- [Required action] Gather each line containing the string "تضمینی" from these entries.
:: Given data
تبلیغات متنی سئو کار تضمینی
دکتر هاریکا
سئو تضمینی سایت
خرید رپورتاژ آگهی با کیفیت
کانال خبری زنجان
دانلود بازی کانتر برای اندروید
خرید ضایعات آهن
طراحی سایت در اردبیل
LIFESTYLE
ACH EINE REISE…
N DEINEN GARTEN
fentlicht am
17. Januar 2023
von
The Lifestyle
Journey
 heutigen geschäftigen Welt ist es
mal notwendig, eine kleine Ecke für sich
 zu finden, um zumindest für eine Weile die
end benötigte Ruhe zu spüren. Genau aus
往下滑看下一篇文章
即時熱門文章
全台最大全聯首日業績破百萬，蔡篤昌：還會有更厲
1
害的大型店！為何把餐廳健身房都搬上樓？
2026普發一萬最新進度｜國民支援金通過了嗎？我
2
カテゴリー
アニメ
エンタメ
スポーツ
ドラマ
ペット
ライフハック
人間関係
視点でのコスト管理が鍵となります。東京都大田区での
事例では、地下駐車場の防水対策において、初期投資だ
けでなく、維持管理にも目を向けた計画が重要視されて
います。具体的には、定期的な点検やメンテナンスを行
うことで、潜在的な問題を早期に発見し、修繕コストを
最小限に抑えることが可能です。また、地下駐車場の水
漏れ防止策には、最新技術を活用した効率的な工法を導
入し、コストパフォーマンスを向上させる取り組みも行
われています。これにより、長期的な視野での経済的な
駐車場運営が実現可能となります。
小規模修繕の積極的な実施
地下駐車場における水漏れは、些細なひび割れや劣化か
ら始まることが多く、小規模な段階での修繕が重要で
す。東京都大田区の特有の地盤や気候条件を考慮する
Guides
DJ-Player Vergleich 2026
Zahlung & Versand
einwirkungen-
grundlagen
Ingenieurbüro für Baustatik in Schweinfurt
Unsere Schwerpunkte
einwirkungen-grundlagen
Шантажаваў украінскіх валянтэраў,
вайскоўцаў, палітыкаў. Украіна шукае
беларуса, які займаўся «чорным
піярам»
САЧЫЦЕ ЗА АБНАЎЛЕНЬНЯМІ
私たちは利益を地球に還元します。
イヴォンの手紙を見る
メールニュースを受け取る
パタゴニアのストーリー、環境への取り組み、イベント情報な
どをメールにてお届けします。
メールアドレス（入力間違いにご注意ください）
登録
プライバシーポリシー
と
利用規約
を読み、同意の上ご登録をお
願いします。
::::
- [Task response]
تبلیغات متنی سئو کار تضمینی
سئو تضمینی سایت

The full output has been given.